Par Guilhem Caillard
L'INDEX

ROMANIAN DAYS

8TH OF MARCH de Alexandru Belc (2012)
A DREAM'S MERCHANT de Bogdan Ilie-Micu (2012)
KILLING TIME de Florin Piersic Jr. (2012)
OF SNAILS AND MEN de Tudor Giurgiu (2012)
THREE DAYS TILL CHRISTMAS... de Radu Gabrea (2012)

SÉLECTION INTERNATIONALE

KEEP THE LIGHTS ON d'Ira Sachs (2012)

>> TRANSILVANIA INTERNATIONAL FILM FESTIVAL 2012



8TH OF MARCH (8 Martie)

Alexandru Belc  |  Roumanie  |  2012
 
8th of March est le premier long métrage documentaire réalisé par Alexandru Belc, qui part d’une idée maintes fois rencontrée dans les territoires du genre. Il s’agit d’abord de retenir une journée – le 8 mars – jadis destinée à saluer le travail des femmes dans les pays soviétiques. C’est à cette date également que débuta la Révolution russe de 1917. Ironie du sort, c’est cette même date qui a été sélectionnée par les Nations Unies pour célébrer la Journée internationale de la Femme.
 
Fort de ce jeu sur les parallèles historiques, Belc promène sa caméra dans plusieurs villes roumaines au passé industriel fort, symboles désormais dépassés de l’âge d’or communiste. À un troisième niveau, nous suivons des ouvrières dans l’accomplissement de leurs tâches quotidiennes. Mais, décidément, l’ambiance et les conditions de travail n’ont plus rien à voir avec les emblèmes du passé, aussi condamnables soient-ils. Ce sont des usines lugubres dans lesquelles le spectateur est plongé, la force du film étant d’ailleurs de ne jamais faire dans le grand angle : les bâtiments ou les salles d’œuvres ne sont que très peu présentées dans leur globalité, préférant à cela une sélection parcimonieuse de certains éléments de la chaîne, comme la table de travail d’une couturière chargée de la conception de cols de chemise. Le montage saute ainsi d’un petit bout de décor à un autre, sans prévenir, laissant au spectateur le soin de faire le lien.
 
Voilà qui fonctionne un temps. Les plans sur la couturière sont très forts, puisque concentrés sur elle tandis que sa responsable erre inlassablement autour, scrutant le moindre mauvais pas. La contremaîtresse exerce une pression certaine sur la travailleuse, et ses apparitions en arrière-plan, sans que jamais Belc ne lui offre un plein cadre, en disent en effet long sur la condition difficile subie par l’ouvrière.

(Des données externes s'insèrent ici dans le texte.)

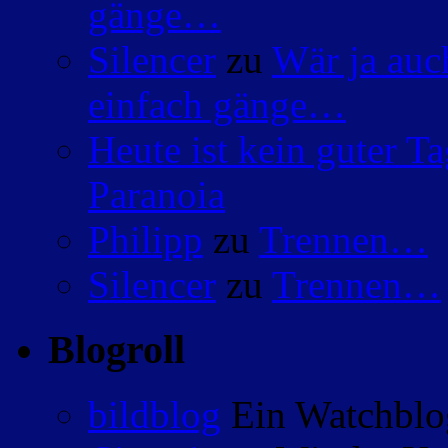
gänge…
Silencer
zu
Wär ja auc
einfach gänge…
Heute ist kein guter 
Paranoia
Philipp
zu
Trennen…
Silencer
zu
Trennen…
Blogroll
bildblog
Ein Watchblog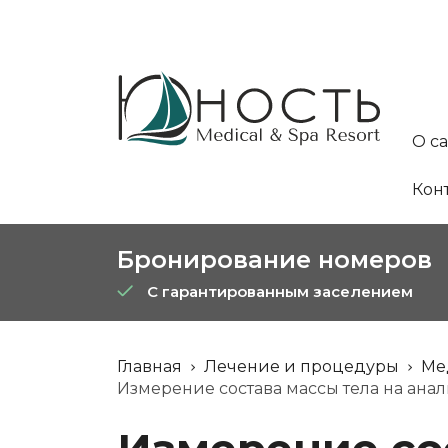
О с
Кон
Бронирование номеров
С гарантированным заселением
Главная
Лечение и процедуры
Ме
Измерение состава массы тела на ана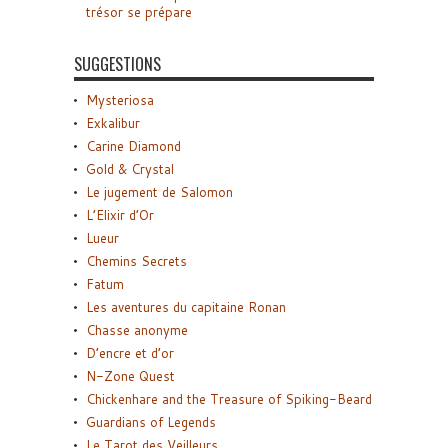
trésor se prépare
SUGGESTIONS
Mysteriosa
Exkalibur
Carine Diamond
Gold & Crystal
Le jugement de Salomon
L’Elixir d’Or
Lueur
Chemins Secrets
Fatum
Les aventures du capitaine Ronan
Chasse anonyme
D’encre et d’or
N-Zone Quest
Chickenhare and the Treasure of Spiking-Beard
Guardians of Legends
Le Tarot des Veilleurs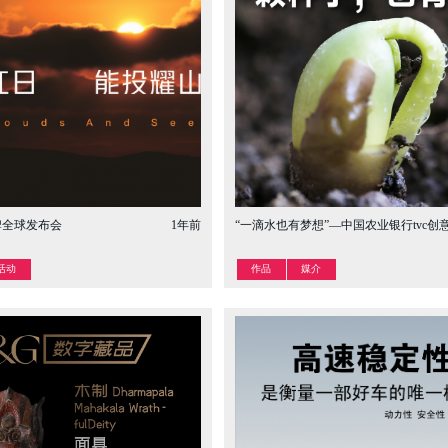
牌全球发布会
1年前
“一滴水也有梦想”—中国农业银行tvc创
活动
作品
媒介

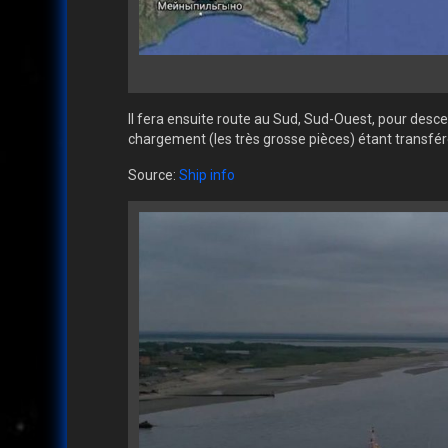
Il fera ensuite route au Sud, Sud-Ouest, pour desce
chargement (les très grosse pièces) étant transfér
Source:
Ship info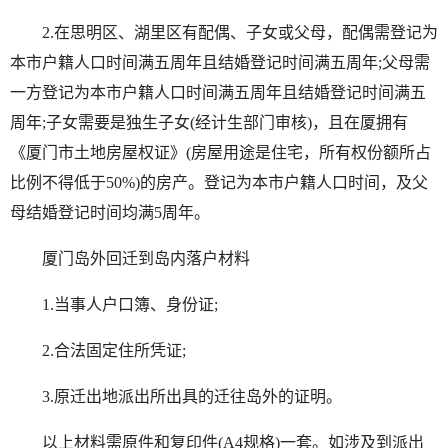
2.在思明区、湖里区有配偶、子女或父母，配偶需登记为
本市户籍人口时间满五周年且结婚登记时间满五周年;父母需
一方登记为本市户籍人口时间满五周年且结婚登记时间满五
周年;子女需要是独生子女(经计生部门审核)，且在厦拥有
《厦门市土地房屋权证》(房屋用途是住宅，所有权份额所占
比例不得低于50%)的房产。登记为本市户籍人口时间，及父
母结婚登记时间均满5周年。
厦门岛外回迁到岛内落户材料
1.当事人户口簿、身份证;
2.合法固定住所凭证;
3.原迁出地派出所出具的迁往岛外的证明。
以上材料需原件和复印件(A4规格)一套。如涉及到派出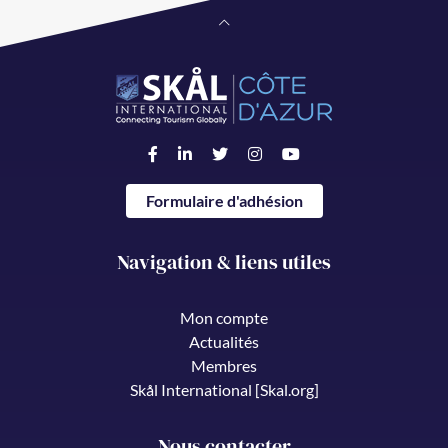
Formulaire d'adhésion
Navigation & liens utiles
Mon compte
Actualités
Membres
Skål International [Skal.org]
Nous contacter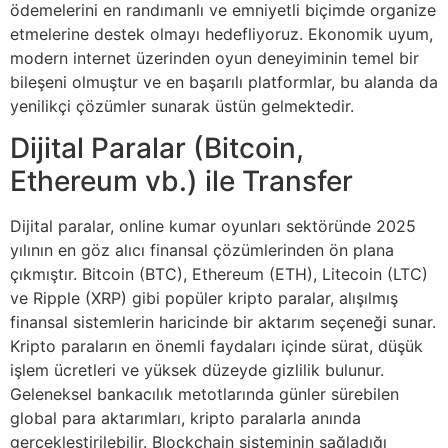
ödemelerini en randımanlı ve emniyetli biçimde organize
etmelerine destek olmayı hedefliyoruz. Ekonomik uyum,
modern internet üzerinden oyun deneyiminin temel bir
bileşeni olmuştur ve en başarılı platformlar, bu alanda da
yenilikçi çözümler sunarak üstün gelmektedir.
Dijital Paralar (Bitcoin,
Ethereum vb.) ile Transfer
Dijital paralar, online kumar oyunları sektöründe 2025
yılının en göz alıcı finansal çözümlerinden ön plana
çıkmıştır. Bitcoin (BTC), Ethereum (ETH), Litecoin (LTC)
ve Ripple (XRP) gibi popüler kripto paralar, alışılmış
finansal sistemlerin haricinde bir aktarım seçeneği sunar.
Kripto paraların en önemli faydaları içinde sürat, düşük
işlem ücretleri ve yüksek düzeyde gizlilik bulunur.
Geleneksel bankacılık metotlarında günler sürebilen
global para aktarımları, kripto paralarla anında
gerçekleştirilebilir. Blockchain sisteminin sağladığı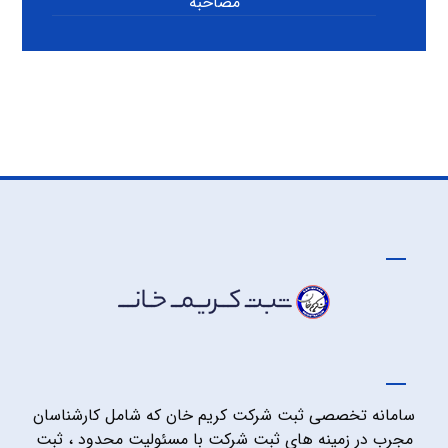
مصاحبه
سامانه تخصصی ثبت شرکت کریم خان که شامل کارشناسان
مجرب در زمینه های ثبت شرکت با مسئولیت محدود ، ثبت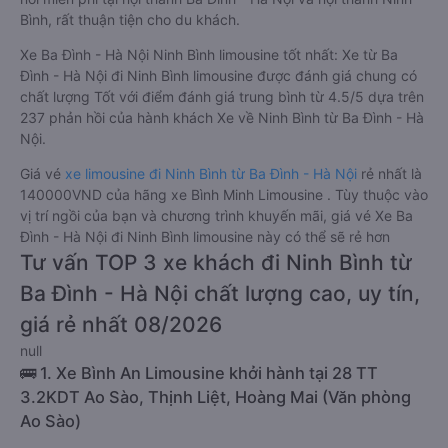
Bình, rất thuận tiện cho du khách.
Xe Ba Đình - Hà Nội Ninh Bình limousine tốt nhất: Xe từ Ba
Đình - Hà Nội đi Ninh Bình limousine được đánh giá chung có
chất lượng Tốt với điểm đánh giá trung bình từ 4.5/5 dựa trên
237 phản hồi của hành khách Xe về Ninh Bình từ Ba Đình - Hà
Nội.
Giá vé
xe limousine đi Ninh Bình từ Ba Đình - Hà Nội
rẻ nhất là
140000VND của hãng xe Bình Minh Limousine . Tùy thuộc vào
vị trí ngồi của bạn và chương trình khuyến mãi, giá vé Xe Ba
Đình - Hà Nội đi Ninh Bình limousine này có thể sẽ rẻ hơn
Tư vấn TOP 3 xe khách đi Ninh Bình từ
Ba Đình - Hà Nội chất lượng cao, uy tín,
giá rẻ nhất 08/2026
null
🚌 1. Xe Bình An Limousine khởi hành tại 28 TT
3.2KDT Ao Sào, Thịnh Liệt, Hoàng Mai (Văn phòng
Ao Sào)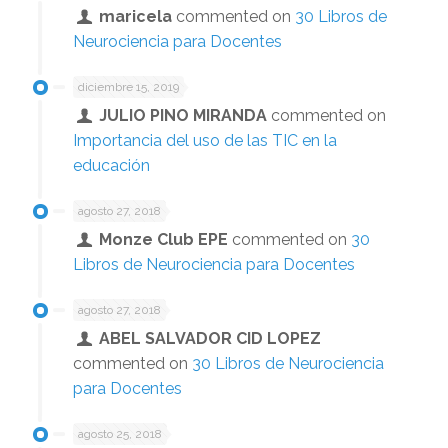
maricela
commented on
30 Libros de
Neurociencia para Docentes
diciembre 15, 2019
JULIO PINO MIRANDA
commented on
Importancia del uso de las TIC en la
educación
agosto 27, 2018
Monze Club EPE
commented on
30
Libros de Neurociencia para Docentes
agosto 27, 2018
ABEL SALVADOR CID LOPEZ
commented on
30 Libros de Neurociencia
para Docentes
agosto 25, 2018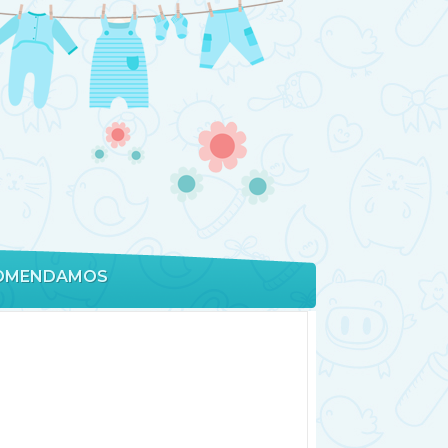
OMENDAMOS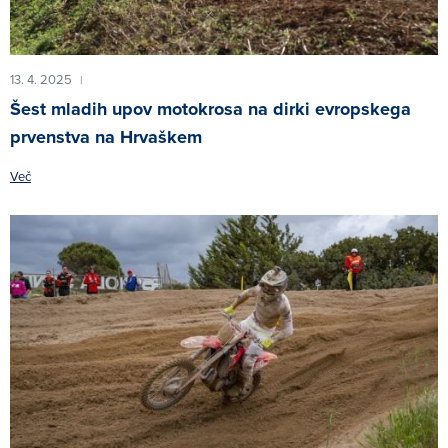
13. 4. 2025
|
Šest mladih upov motokrosa na dirki evropskega
prvenstva na Hrvaškem
Več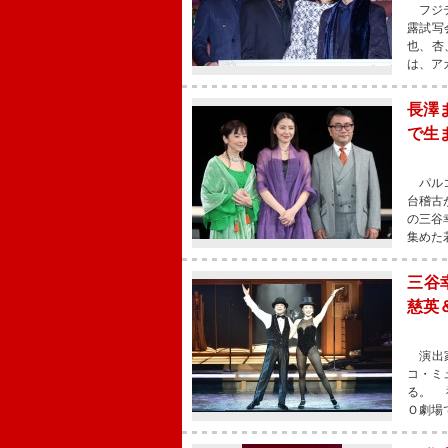
フジテ
露試写
也、杏
は、ア
長澤
で生
パルコ
台稽古
の三谷
集めた
三谷
慈英
演出家
コ・ミ
る。 
Ｏ劇場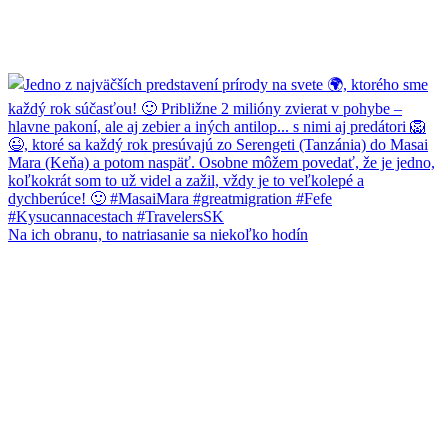
Na ich obranu, to natriasanie sa niekoľko hodín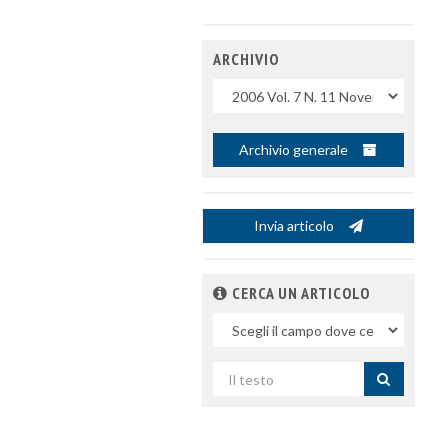
ARCHIVIO
Uscite
Archivio generale
Invia articolo
CERCA UN ARTICOLO
Nel
campo
Cerca
per
titolo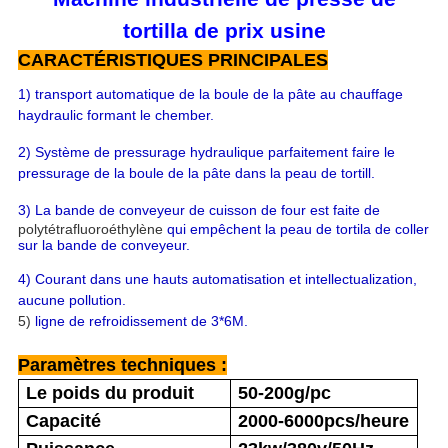
tortilla de prix usine
CARACTÉRISTIQUES PRINCIPALES
1) transport automatique de la boule de la pâte au chauffage
haydraulic formant le chember.
2) Système de pressurage hydraulique parfaitement faire le
pressurage de la boule de la pâte dans la peau de tortill.
3) La bande de conveyeur de cuisson de four est faite de
polytétrafluoroéthylène
qui empêchent la peau de tortila de coller
sur la bande de conveyeur.
4)
Courant dans une hauts automatisation et intellectualization,
aucune pollution.
5)
ligne de refroidissement de 3*6M.
Paramètres techniques :
Le poids du produit
50-200g/pc
Capacité
2000-6000pcs/heure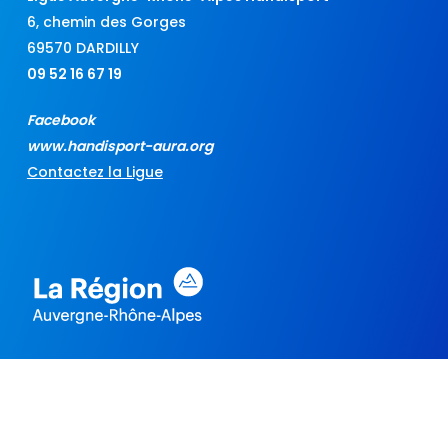
6, chemin des Gorges
69570 DARDILLY
09 52 16 67 19
Facebook
www.handisport-aura.org
Contactez la Ligue
Les projets :
Événement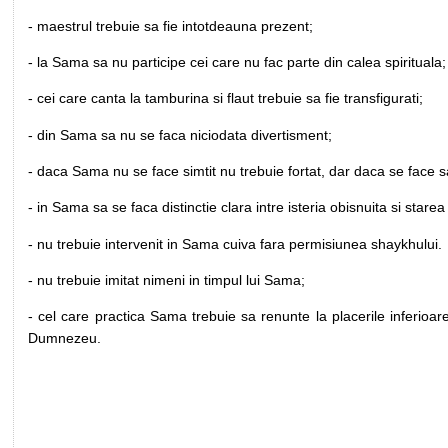
- maestrul trebuie sa fie intotdeauna prezent;
- la Sama sa nu participe cei care nu fac parte din calea spirituala;
- cei care canta la tamburina si flaut trebuie sa fie transfigurati;
- din Sama sa nu se faca niciodata divertisment;
- daca Sama nu se face simtit nu trebuie fortat, dar daca se face s
- in Sama sa se faca distinctie clara intre isteria obisnuita si starea
- nu trebuie intervenit in Sama cuiva fara permisiunea shaykhului.
- nu trebuie imitat nimeni in timpul lui Sama;
- cel care practica Sama trebuie sa renunte la placerile inferioare
Dumnezeu.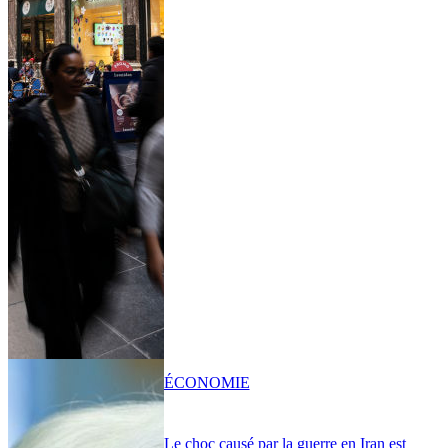
ÉCONOMIE
Le choc causé par la guerre en Iran est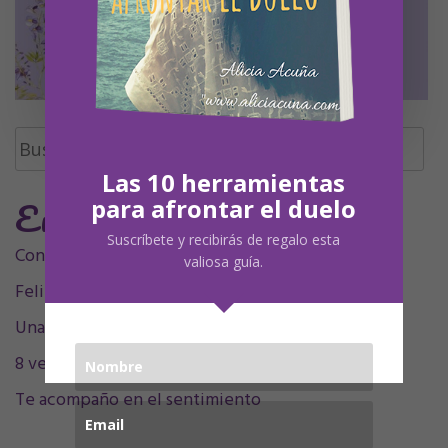
Buscar:
Las 10 herramientas
Entradas Recientes
para afrontar el duelo
Suscríbete y recibirás de regalo esta
Contigo siempre, siempre en mí, mamá.
valiosa guía.
Feliz Undécimo cumpleaños, Olivia
Una decada sintigo
8 velitas, 9 plumitas
Te acompaño en el sentimiento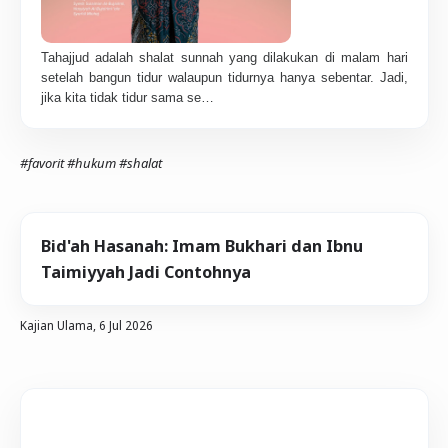
Tahajjud adalah shalat sunnah yang dilakukan di malam hari
setelah bangun tidur walaupun tidurnya hanya sebentar. Jadi,
jika kita tidak tidur sama se…
#favorit
#hukum
#shalat
Bid'ah Hasanah: Imam Bukhari dan Ibnu
Taimiyyah Jadi Contohnya
Kajian Ulama,
6 Jul 2026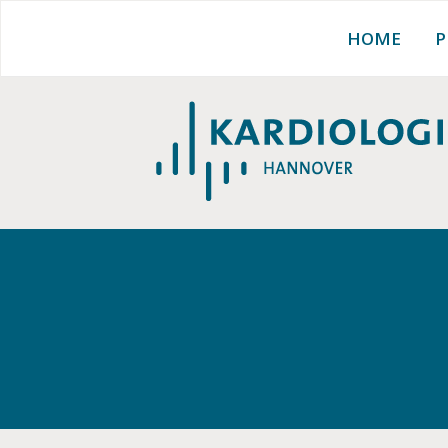
RATGEBER
Zum
HOME
P
Inhalt
springen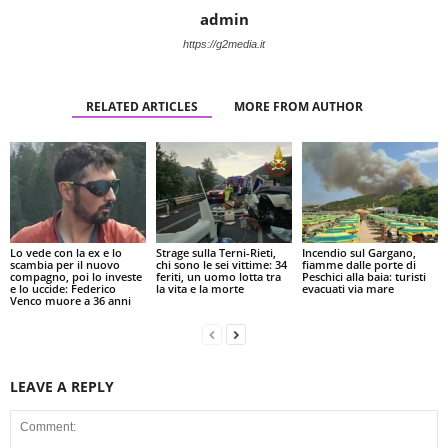
admin
https://g2media.it
RELATED ARTICLES
MORE FROM AUTHOR
Lo vede con la ex e lo
Strage sulla Terni-Rieti,
Incendio sul Gargano,
scambia per il nuovo
chi sono le sei vittime: 34
fiamme dalle porte di
compagno, poi lo investe
feriti, un uomo lotta tra
Peschici alla baia: turisti
e lo uccide: Federico
la vita e la morte
evacuati via mare
Venco muore a 36 anni
LEAVE A REPLY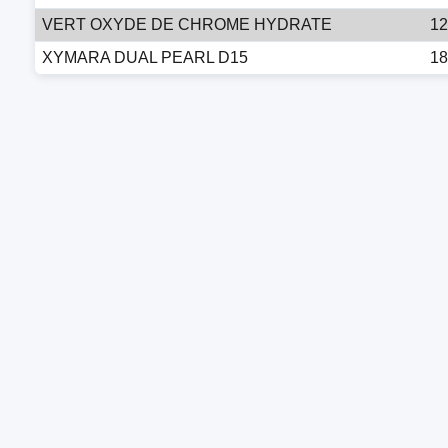
VERT OXYDE DE CHROME HYDRATE
12
XYMARA DUAL PEARL D15
18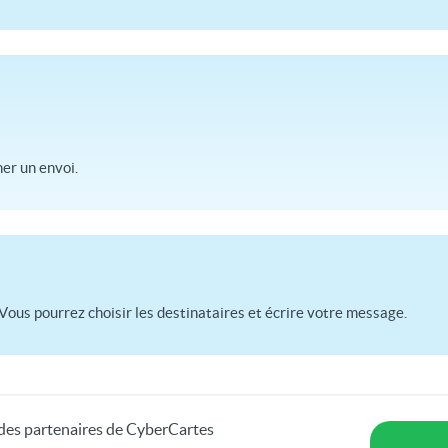
r un envoi.
Vous pourrez choisir les destinataires et écrire votre message.
s des partenaires de CyberCartes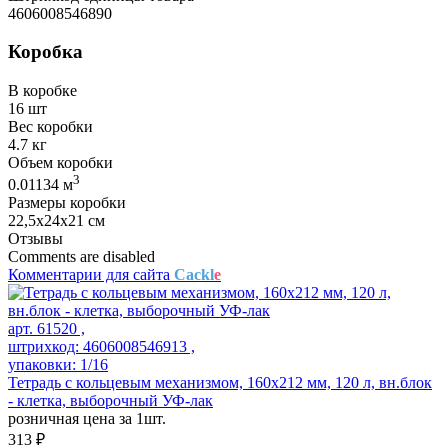
4606008546890
Коробка
В коробке
16 шт
Вес коробки
4.7 кг
Объем коробки
3
0.01134 м
Размеры коробки
22,5х24х21 см
Отзывы
Comments are disabled
Комментарии для сайта
Cackl
e
арт. 61520 ,
штрихкод: 4606008546913 ,
упаковки: 1/16
Тетрадь с кольцевым механизмом, 160х212 мм, 120 л, вн.блок
- клетка, выборочный УФ-лак
розничная цена за 1шт.
313 ₽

Mais une fois cela exposé, Alexandru Belc se contente de changer d’univers, puis d'y revenir plus tard… Or, chaque segment a tout son intérêt. Comme ce groupe de femmes machinistes dans un fourneau qui semble enfoui dans les limbes : la chaleur y est insoutenable tandis que leurs discussions sont dictées par une grande contenance. Belc est admirablement parvenu à saisir leur étrange mélange de fierté, modestie et lassitude. De la même façon, les merveilleux segments consacrés à une conductrice de tramway qui rêvait d’être chanteuse auraient suffirait à un seul court métrage. Au final, tandis que 8th of March se présentait comme un film tourné en vingt-quatre heures, il est assez décevant de réaliser que tout n’a pas été capté en une seule journée – le 8 mars, justement – mais bien en deux années de tournage et de quotidien partagé avec ces femmes…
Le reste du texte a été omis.